SAP CAP takes a similar approach to these frameworks but, in my opinion, does it better. One standout feature is its surprisingly active and robust community, which has contributed tons of cool add-ons and extensions. Think Websockets, GraphQL integration, Audit Logging, Change Tracking, Telemetry, and more.

Here's a taste of just some of the nice things the SAP CAP community brings to the table: CAP Plugins & Enhancements | capire

Quick Comparision

Where would journalistic objectivity be if we simply let my previous statements stand unchallenged? Right.

To provide a more balanced perspective, I've put together a quick comparison of several back-end frameworks. This should give you a brief idea of where SAP CAP stands in the landscape:

Comparision of various alternatives (SAP CAP, PocketBase, SupaBase, LoopBack) to create back-ends / api-based services. (Photo by the author)

SAP CAP can be roughly compared to LoopBack (former IBM) both in scope and underlying business need. In general SAP CAP has a more modern, developer-friendly approach but comes with some drawbacks:

1. It's not fully hosted on open platforms like GitHub or GitLab, which makes it harder to compare with other open-source projects.
2. It personally feels more like a hybrid solution than true open source.
3. There aren't a ton of external contributors, which kinda gives off the vibe that it's not drawing as much attention from the external community. 

In my personal opinion, it would be awesome to see SAP open things up more in the future and really get the external community involved!

Understanding CAP - the basics

SAP CAP comes with a wide range of capabilities, covering aspects such as domain modeling, providing and consuming services, events & messaging, and much more.

At the time of writing, there are about 16 distinct aspects of SAP CAP, all thoroughly documented in The CAP Cookbook. But don't worry - you don't need to master all of them. As your project evolves and new requirements emerge, you'll naturally explore these aspects one by one. The iterative approach is one of the core values of SAP CAP.

For building an application that's split into a front-end (avoiding Fiori/UI5 for the front-end) and back-end, you only need to focus on three key aspects to get started:

A very generic conceptual structure of a SAP CAP project (Photo by the author)

1. 1 Domain Modeling
2. 2 Providing Services
3. 3 Consuming Services (Clients)

Before we start implementing (I know you're excited for the code), I will introduce you to the three aspects we are going to use today.

The aspects are already tailored towards our implemented use case: A simple catalog of cat breeds.

1. Domain Modeling

SAP CAP is designed in a way that makes you start out with domain modeling - which makes sense. To do this effectively, it's recommended to collaborate with business stakeholders or domain experts to design the model together.
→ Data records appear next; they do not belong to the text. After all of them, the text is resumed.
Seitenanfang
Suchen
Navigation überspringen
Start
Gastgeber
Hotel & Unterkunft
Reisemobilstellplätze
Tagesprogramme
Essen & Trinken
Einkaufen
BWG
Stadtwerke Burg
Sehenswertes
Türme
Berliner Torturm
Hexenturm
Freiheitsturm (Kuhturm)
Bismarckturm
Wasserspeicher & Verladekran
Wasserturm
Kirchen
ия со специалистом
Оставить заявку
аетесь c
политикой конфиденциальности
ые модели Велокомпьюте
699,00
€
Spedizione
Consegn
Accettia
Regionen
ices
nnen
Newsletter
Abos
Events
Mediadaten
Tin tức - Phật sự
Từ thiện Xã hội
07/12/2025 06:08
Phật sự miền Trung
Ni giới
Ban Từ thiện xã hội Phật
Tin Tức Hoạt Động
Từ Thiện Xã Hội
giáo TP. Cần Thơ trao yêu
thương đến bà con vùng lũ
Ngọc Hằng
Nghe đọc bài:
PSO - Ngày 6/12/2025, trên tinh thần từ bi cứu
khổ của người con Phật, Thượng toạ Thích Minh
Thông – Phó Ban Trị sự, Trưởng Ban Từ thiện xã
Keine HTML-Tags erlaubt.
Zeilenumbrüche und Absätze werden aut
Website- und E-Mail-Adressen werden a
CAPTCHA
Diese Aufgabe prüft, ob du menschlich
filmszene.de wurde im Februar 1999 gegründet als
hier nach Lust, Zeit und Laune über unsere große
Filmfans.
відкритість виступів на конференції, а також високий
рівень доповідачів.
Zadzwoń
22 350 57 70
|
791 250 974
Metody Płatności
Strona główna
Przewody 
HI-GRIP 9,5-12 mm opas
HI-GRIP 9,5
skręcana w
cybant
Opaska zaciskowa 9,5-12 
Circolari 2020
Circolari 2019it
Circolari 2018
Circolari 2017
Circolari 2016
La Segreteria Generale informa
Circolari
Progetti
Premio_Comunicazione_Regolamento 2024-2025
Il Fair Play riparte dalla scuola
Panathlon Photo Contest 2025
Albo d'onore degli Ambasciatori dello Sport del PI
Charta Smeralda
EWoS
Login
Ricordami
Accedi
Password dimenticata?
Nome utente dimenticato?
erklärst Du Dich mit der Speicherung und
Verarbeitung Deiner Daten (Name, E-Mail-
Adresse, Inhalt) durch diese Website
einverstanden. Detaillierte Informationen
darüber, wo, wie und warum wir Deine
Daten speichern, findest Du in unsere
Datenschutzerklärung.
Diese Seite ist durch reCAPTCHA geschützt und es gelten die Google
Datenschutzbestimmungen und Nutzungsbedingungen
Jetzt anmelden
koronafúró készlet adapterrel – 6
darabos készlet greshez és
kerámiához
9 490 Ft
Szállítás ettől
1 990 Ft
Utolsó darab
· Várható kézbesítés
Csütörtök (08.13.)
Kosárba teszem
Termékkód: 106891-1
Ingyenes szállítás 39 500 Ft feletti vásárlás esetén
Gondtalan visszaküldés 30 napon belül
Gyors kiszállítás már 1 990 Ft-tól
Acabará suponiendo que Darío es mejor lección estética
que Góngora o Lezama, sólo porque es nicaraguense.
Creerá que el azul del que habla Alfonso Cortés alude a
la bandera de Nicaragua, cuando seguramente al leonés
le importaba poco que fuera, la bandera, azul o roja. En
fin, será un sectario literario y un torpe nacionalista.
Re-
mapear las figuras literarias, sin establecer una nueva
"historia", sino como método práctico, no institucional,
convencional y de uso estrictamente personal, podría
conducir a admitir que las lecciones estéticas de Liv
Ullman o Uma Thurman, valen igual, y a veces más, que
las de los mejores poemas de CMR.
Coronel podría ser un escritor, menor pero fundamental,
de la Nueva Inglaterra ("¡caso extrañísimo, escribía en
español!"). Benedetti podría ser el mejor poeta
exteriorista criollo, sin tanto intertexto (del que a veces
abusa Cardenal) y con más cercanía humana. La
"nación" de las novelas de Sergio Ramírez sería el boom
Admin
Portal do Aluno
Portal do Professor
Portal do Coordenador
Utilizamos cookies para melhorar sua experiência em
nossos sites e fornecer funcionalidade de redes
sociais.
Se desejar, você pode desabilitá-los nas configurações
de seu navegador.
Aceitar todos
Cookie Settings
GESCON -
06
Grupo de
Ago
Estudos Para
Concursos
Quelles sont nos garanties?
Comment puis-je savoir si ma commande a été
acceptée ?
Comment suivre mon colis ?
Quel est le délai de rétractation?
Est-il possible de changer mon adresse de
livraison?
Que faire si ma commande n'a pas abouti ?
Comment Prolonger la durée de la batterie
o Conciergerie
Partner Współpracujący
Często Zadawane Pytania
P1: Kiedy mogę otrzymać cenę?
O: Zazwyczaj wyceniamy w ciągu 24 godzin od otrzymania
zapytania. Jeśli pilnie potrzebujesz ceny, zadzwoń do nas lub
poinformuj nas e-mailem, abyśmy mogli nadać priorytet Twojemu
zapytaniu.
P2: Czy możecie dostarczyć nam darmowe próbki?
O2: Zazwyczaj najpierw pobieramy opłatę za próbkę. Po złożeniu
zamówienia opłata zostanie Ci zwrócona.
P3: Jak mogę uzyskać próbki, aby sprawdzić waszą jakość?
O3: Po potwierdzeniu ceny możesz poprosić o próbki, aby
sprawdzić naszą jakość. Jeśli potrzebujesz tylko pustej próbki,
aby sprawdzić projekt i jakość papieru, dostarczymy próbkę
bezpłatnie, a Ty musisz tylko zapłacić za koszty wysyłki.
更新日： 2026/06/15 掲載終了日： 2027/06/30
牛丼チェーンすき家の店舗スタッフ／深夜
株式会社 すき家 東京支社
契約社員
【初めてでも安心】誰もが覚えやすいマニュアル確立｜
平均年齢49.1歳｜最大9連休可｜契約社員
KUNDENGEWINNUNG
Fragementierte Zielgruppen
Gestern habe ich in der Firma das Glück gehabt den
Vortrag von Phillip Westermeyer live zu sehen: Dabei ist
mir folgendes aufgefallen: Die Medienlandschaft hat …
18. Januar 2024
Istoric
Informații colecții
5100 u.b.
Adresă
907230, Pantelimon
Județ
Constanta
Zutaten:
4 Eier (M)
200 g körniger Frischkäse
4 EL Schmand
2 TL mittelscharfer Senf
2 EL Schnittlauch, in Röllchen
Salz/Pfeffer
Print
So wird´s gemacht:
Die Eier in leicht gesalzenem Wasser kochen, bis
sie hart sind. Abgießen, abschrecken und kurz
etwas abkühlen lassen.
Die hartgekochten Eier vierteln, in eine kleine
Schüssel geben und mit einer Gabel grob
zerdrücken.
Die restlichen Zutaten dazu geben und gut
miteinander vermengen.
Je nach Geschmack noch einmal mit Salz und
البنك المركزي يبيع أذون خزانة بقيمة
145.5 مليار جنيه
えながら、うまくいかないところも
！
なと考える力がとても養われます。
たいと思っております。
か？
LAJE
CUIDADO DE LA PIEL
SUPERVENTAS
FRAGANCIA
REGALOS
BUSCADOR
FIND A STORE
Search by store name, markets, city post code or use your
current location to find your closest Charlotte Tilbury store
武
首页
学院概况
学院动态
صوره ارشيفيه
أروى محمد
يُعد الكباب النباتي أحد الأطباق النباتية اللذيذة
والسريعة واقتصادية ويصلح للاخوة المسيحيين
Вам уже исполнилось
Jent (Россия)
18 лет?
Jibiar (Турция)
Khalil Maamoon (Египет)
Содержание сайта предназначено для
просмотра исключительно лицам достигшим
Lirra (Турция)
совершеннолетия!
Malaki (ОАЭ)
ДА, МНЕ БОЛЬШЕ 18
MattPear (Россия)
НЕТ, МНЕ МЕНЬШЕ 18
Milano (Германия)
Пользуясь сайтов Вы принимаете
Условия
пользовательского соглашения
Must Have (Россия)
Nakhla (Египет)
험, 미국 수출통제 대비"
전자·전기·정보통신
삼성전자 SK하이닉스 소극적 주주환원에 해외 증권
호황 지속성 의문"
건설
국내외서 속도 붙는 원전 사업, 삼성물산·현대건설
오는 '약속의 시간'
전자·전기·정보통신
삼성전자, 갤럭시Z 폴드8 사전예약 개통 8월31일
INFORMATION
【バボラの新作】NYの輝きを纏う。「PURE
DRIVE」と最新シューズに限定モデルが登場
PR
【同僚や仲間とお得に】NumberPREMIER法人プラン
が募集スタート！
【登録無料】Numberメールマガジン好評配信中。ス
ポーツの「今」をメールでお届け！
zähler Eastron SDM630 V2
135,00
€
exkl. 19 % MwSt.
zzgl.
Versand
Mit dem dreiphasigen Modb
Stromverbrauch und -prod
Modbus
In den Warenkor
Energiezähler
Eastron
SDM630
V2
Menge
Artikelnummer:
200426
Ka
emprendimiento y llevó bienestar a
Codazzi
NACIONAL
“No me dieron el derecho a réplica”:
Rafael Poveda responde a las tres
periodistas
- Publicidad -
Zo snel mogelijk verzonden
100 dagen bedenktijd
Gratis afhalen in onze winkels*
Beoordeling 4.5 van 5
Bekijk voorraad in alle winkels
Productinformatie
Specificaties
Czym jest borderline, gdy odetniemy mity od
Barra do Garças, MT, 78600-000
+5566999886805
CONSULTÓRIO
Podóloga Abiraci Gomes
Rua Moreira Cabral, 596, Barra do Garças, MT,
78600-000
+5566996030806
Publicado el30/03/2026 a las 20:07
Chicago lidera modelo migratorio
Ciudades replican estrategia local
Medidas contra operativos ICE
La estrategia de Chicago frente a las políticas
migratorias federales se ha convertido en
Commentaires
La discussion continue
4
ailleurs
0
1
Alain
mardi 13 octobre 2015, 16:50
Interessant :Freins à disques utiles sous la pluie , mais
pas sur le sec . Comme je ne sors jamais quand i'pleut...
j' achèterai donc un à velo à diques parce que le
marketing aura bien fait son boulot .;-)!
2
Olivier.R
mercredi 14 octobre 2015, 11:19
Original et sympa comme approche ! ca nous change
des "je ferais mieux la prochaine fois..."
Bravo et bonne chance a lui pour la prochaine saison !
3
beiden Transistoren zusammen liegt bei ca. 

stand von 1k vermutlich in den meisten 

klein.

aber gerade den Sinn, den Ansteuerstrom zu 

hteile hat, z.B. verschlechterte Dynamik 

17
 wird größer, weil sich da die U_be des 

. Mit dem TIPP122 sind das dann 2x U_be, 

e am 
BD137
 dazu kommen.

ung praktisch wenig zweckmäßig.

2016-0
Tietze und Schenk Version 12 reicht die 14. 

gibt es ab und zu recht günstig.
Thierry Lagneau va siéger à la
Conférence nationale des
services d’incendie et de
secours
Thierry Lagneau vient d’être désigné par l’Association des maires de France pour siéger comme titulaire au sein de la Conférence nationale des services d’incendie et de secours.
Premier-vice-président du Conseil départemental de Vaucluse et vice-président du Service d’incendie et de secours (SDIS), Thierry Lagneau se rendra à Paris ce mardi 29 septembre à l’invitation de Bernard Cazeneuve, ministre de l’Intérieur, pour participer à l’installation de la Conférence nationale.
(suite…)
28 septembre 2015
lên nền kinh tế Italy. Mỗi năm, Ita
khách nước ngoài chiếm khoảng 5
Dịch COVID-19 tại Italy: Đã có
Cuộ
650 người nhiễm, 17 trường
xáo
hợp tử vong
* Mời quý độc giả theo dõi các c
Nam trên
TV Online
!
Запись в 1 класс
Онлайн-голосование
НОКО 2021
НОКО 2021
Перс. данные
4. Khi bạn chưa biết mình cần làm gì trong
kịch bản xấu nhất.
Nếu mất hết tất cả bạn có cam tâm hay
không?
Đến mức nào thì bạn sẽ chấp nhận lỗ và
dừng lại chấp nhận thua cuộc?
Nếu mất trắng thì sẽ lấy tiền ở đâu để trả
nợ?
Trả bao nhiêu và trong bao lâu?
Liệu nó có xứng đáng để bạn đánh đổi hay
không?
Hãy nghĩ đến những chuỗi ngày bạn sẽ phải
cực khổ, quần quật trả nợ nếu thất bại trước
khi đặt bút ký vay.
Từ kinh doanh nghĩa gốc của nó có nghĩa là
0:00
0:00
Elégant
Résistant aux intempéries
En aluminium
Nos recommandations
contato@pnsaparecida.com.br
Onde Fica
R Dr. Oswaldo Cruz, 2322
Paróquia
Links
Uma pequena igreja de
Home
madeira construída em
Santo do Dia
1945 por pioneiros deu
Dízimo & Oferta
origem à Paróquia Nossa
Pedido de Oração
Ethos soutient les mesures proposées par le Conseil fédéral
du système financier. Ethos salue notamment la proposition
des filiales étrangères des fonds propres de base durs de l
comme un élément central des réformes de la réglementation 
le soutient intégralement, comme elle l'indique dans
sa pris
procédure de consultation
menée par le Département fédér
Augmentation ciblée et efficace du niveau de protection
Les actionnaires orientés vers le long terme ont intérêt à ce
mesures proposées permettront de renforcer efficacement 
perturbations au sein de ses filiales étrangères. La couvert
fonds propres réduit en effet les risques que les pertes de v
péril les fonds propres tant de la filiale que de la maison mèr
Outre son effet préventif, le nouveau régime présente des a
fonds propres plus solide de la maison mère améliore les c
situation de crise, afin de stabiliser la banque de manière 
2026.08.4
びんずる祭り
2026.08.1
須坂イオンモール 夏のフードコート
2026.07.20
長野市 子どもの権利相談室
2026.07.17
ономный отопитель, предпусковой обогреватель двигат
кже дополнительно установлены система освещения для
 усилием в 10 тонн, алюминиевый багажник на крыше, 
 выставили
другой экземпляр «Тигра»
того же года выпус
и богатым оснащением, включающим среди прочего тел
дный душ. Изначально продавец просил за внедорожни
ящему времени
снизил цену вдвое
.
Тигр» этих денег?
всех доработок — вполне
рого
This is exactly what CDS (Core Data Services) is designed for - modeling data close to natural language, so stakeholders can be loosely involved with implementation.

SAP CAP encourages keeping models as flat as possible with minimal relationships, which brings us to a data structure like this, written in CDS:

namespace catcat.domain;

@description: 'Cat breeds with their properties'
entity CatBreeds {
  key name           : String @mandatory;
      originCountry  : String;
      coat           : String;
      pattern        : String;
}

As you see, modeling in CDS can be pretty straightforward. This section was just for the general concept. I will show the implementation later.

2. Providing Services

Once we've created a basic data model, the next step is to build services on top of it. These services are also modeled using CDS.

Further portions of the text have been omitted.